The vascular supply of the pectoralis muscle was constant, with only small differences. Although we did not make a perfusion study concerning the vascular territory of the muscle, there is agreement between our findings and those of other authors [3, 6, 7, 11, 21, 25] concerning the particular vascular supply of individual muscle parts. The small differences are due to the division of the muscle into muscle parts. This important concordance regards the supply of the sternocostal and costal segments from the pectoral branch of the thoracoacromial artery. We did not observe the side difference in the course of this dominant branch that is described by Nakajima et al. [9]. The most variable element in our study—and those of most of the authors—was the abdominal segment. This segment was supplied mostly from the branch of the lateral thoracic artery (11 cases) or from the pectoral branch (seven cases). In two cases, the abdominal part was supplied from both of these branches. Only the findings of Freeman et al. [5] differ, as he found the branch of the lateral thoracic artery in all specimens.
For the transfer of the muscle, it is important that the distal parts of the pectoralis major muscle are supplied by the dominant pectoral branch of the thoracoacromial artery and in the majority of cases by the lateral thoracic artery, thus, theoretically diminishing the risk of avascular necrosis of the transferred muscle parts. According to the recent perfusion study of Yang et al. [11], the pectoral branch of the thoracoacromial artery supplies 50.7% of the muscle, mainly the superior and lateral part of muscle, whereas the medial and inferior parts of muscle are supplied from the anterior intercostals perforators of the internal mammary artery. These perforators are ligated by the surgical procedure, but the medial and distal parts of the transferred muscle are still supplied through the reach anastomotic networks between these two vascular systems. The lateral thoracic artery is inconstant and supplies 6.6% of the muscle parenchyma only. It accentuates the necessity to save the pectoral branch of the thoracoacromial artery as a main supply of the transferred muscle.

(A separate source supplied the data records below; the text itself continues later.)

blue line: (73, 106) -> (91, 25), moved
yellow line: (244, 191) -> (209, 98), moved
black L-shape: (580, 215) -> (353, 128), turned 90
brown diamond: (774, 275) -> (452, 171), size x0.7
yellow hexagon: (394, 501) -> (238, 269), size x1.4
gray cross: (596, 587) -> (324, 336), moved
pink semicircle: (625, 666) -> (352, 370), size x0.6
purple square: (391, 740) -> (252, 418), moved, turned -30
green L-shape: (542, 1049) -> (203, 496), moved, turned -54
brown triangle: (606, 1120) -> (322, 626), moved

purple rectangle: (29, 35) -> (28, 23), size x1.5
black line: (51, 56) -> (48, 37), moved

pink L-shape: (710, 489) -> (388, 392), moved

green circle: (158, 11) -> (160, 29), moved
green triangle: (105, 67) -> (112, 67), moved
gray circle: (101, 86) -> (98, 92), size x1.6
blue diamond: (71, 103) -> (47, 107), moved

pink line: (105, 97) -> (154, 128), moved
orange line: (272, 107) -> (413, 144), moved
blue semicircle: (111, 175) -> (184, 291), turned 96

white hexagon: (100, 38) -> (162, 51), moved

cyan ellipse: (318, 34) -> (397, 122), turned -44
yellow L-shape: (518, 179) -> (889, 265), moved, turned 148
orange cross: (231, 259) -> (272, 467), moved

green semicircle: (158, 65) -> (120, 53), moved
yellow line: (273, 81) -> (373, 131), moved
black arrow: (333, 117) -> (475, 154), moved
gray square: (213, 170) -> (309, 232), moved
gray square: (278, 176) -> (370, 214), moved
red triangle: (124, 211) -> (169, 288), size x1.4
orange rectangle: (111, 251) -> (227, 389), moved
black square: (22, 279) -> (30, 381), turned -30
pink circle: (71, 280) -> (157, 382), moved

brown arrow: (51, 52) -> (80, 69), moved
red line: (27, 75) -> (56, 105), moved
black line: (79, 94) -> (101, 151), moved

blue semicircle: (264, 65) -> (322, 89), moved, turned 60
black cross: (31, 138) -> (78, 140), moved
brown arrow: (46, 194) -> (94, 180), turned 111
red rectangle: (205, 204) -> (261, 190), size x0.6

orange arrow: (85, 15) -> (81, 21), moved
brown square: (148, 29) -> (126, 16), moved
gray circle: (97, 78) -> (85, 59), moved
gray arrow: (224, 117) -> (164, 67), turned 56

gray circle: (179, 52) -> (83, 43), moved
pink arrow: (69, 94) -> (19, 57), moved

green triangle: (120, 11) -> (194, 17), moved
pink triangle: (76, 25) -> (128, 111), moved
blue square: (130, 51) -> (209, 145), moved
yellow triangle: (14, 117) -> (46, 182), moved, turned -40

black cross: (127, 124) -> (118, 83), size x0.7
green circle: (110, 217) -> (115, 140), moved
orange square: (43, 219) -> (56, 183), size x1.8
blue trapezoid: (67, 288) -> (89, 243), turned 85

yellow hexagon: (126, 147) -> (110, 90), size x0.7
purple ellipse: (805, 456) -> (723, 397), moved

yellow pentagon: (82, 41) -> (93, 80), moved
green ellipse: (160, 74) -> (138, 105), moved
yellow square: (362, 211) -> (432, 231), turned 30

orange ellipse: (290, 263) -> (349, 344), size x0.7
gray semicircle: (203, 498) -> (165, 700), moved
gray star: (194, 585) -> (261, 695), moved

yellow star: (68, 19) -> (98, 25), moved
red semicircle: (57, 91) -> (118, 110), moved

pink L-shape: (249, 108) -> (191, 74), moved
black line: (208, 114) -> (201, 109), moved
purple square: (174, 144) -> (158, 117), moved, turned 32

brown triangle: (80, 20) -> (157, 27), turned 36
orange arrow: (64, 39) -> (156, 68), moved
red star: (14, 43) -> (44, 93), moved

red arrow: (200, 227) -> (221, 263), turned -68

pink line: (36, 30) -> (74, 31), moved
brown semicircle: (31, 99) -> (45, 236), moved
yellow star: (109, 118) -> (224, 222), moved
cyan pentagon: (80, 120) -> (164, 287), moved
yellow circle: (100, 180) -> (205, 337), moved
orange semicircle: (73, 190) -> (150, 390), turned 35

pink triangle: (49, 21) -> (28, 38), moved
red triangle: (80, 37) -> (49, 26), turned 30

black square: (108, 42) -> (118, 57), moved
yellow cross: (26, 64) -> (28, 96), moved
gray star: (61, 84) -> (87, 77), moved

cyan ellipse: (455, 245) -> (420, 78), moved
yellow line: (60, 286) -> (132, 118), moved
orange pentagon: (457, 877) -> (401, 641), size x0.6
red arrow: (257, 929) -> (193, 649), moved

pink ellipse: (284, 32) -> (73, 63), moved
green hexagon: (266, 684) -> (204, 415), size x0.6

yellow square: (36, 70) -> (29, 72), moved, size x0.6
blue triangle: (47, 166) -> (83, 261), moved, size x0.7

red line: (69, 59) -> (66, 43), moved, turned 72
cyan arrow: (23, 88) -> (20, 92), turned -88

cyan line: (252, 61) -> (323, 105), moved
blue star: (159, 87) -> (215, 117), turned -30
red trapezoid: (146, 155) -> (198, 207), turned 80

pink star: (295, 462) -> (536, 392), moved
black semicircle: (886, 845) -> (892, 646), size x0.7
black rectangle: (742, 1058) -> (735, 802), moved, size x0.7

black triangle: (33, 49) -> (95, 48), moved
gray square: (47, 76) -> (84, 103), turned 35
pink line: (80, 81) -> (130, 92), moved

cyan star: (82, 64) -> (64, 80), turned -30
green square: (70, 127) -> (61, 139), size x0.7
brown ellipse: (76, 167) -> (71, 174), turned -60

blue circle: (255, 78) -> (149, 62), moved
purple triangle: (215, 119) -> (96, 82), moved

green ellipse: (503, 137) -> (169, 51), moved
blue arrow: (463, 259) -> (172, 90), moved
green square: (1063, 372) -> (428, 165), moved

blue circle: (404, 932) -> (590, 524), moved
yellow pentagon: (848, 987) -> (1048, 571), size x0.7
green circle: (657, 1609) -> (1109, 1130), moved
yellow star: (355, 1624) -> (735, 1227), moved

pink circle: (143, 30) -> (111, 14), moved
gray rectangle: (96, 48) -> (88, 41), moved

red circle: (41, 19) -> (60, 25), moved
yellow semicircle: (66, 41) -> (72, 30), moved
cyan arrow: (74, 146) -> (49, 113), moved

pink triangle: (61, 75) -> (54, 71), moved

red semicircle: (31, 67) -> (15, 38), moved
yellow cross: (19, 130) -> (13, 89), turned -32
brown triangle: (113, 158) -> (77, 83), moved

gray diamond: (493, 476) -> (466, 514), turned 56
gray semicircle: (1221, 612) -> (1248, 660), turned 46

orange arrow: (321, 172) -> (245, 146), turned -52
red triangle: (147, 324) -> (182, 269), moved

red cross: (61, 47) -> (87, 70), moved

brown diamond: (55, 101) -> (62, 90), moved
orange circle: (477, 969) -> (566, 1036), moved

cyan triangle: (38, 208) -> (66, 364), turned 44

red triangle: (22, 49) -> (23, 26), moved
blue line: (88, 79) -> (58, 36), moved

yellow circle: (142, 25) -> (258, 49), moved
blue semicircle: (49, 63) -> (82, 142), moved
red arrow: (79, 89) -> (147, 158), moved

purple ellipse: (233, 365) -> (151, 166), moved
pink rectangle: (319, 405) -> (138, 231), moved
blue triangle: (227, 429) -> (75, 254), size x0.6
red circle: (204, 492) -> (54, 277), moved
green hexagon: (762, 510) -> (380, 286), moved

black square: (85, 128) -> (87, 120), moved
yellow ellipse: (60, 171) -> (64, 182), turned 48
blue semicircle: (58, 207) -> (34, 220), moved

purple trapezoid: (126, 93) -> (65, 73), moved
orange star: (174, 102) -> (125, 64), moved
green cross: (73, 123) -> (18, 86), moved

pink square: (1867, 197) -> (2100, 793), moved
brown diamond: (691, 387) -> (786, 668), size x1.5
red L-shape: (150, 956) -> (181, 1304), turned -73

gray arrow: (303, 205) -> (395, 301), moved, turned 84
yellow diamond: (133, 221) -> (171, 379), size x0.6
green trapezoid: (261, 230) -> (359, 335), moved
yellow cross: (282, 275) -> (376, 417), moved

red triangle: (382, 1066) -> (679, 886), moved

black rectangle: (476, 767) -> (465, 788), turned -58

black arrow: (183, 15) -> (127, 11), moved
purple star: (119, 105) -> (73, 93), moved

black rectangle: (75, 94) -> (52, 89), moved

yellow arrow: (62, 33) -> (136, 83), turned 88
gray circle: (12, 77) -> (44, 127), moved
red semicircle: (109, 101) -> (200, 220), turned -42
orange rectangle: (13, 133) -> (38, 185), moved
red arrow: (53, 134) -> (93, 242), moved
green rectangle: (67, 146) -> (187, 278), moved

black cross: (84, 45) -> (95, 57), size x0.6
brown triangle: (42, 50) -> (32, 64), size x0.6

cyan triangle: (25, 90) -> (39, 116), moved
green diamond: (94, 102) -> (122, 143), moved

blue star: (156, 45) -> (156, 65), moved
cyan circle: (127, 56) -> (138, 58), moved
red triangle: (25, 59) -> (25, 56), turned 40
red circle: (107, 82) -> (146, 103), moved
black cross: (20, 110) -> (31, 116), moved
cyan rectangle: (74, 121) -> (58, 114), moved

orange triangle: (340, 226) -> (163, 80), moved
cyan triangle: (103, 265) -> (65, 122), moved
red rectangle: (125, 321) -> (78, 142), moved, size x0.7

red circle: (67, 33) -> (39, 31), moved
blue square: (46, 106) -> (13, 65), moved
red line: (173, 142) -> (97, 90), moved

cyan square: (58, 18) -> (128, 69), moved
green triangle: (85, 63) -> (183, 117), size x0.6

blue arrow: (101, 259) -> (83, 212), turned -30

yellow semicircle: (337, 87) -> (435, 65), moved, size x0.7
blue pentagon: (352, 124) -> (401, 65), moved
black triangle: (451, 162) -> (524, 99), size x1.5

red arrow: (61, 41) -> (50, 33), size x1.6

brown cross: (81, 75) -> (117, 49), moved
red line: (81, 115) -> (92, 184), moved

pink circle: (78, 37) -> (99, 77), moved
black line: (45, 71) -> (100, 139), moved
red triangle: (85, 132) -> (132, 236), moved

Our anatomical study of the neurovascular supply illustrated the constant segmental neurovascular supply of the proximal and distal parts of the pectoralis major muscle. With careful division of the pectoralis major muscle between the second and third ribs, the sternocostal, costal and abdominal parts can be safely transferred to the ventral side of the arm. The clavicular and manubrial parts of the muscle remain functionally intact for the control of the shoulder. The transferred parts represent sufficient muscle mass for the replacement of the biceps brachii and brachialis muscle according to the cross-section and length of the muscle belly [3]. These muscle parts are available for the reconstruction of elbow flexion, even in patients with AMC type I and in other conditions, such as some types of brachial plexus palsy.
Acknowledgements
This study was sponsored by grant funds of the Ministry of Health of the Czech Republic IGA MZ CR no. 4162–3 “Muscle transfers on the upper extremity in treatment of arthrogryposis multiplex. Anatomical, electromyographic and clinical study.”